Imports

In [1]:
import numpy as np 
import pandas as pd 
import matplotlib.pyplot as plt # Plotting
import matplotlib.dates as mdates # Styling dates
%matplotlib inline

import datetime as dt # For defining dates

import time

import yfinance as yf

import os

import cufflinks as cf
import plotly.express as px
import plotly.graph_objects as go

from plotly.offline import download_plotlyjs, init_notebook_mode, plot, iplot
init_notebook_mode(connected=True)
cf.go_offline()

from plotly.subplots import make_subplots

import os
from os import listdir
from os.path import isfile, join

import warnings
warnings.simplefilter("ignore")

Constants

In [6]:
PATH = "/Users/oppoudel/dev/Python4Finance/Final/Machine_Learning/Stocks/"

# Start end date defaults
S_DATE = "2017-02-01"
E_DATE = "2022-12-06"
S_DATE_DT = pd.to_datetime(S_DATE)
E_DATE_DT = pd.to_datetime(E_DATE)

In [3]:
stocks_not_found = []
missing_stocks = []

Save data to csv from yahoo

In [3]:
# Function that gets a dataframe by providing a ticker and period of time like "1y" or "5y"
def save_to_csv_from_yahoo(folder, ticker, period):
    stock = yf.Ticker(ticker)
    
    try:
        print("Get Data for : ", ticker)
        # Get historical closing price data
        df = stock.history(period=period)[['Open','Close','High','Low','Volume']]
    
        # Wait 2 seconds
        time.sleep(2)
        
        # Remove the period for saving the file name
        # Save data to a CSV file
        # File to save to 
        the_file = folder + ticker.replace(".", "_") + '.csv'
        print(the_file, " Saved")
        df.to_csv(the_file)
    except Exception as ex:
        stocks_not_found.append(ticker)
        print("Couldn't Get Data for :", ticker)

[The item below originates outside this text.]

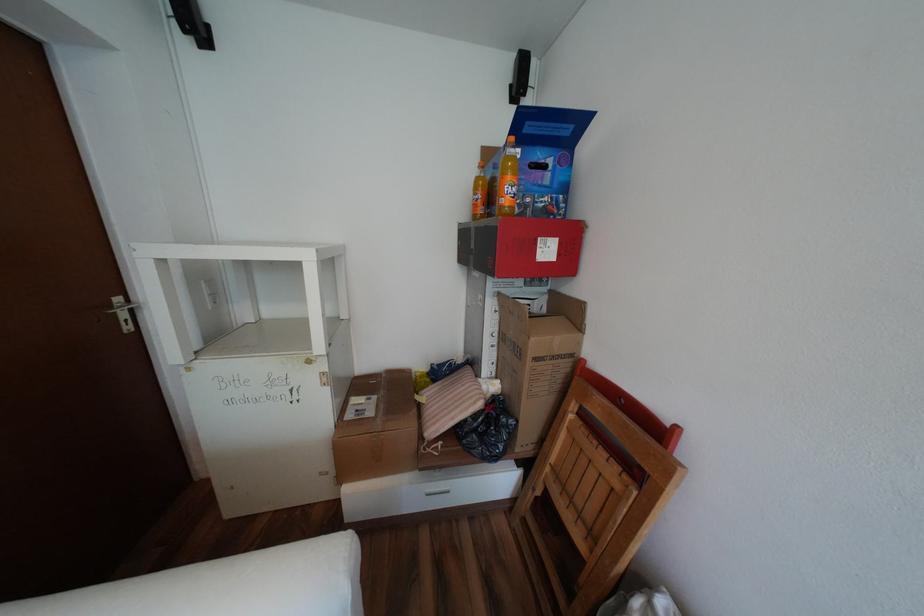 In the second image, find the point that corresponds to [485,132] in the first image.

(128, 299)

Function that returns a stock dataframe from CSV

In [56]:
# Reads a dataframe from the CSV file, changes index to date and returns it
def get_stock_df_from_csv(ticker):
    
    # Try to get the file and if it doesn't exist issue a warning
    try:
        df = pd.read_csv(PATH + ticker + '.csv', index_col=0)
    except FileNotFoundError:
        print("File Doesn't Exist")
    else:
        return df

Get Column Name from CSV

In [57]:
def get_column_from_csv(file, col_name):
    # Try to get the file and if it doesn't exist issue a warning
    try:
        df = pd.read_csv(file)
    except FileNotFoundError:
        print("File Doesn't Exist")
    else:
        return df[col_name]

Get Stock Sectors

In [7]:
tickers = get_column_from_csv("/Users/oppoudel/dev/Python4Finance/Final/Portfolio/stock_sectors.csv", 'Symbol')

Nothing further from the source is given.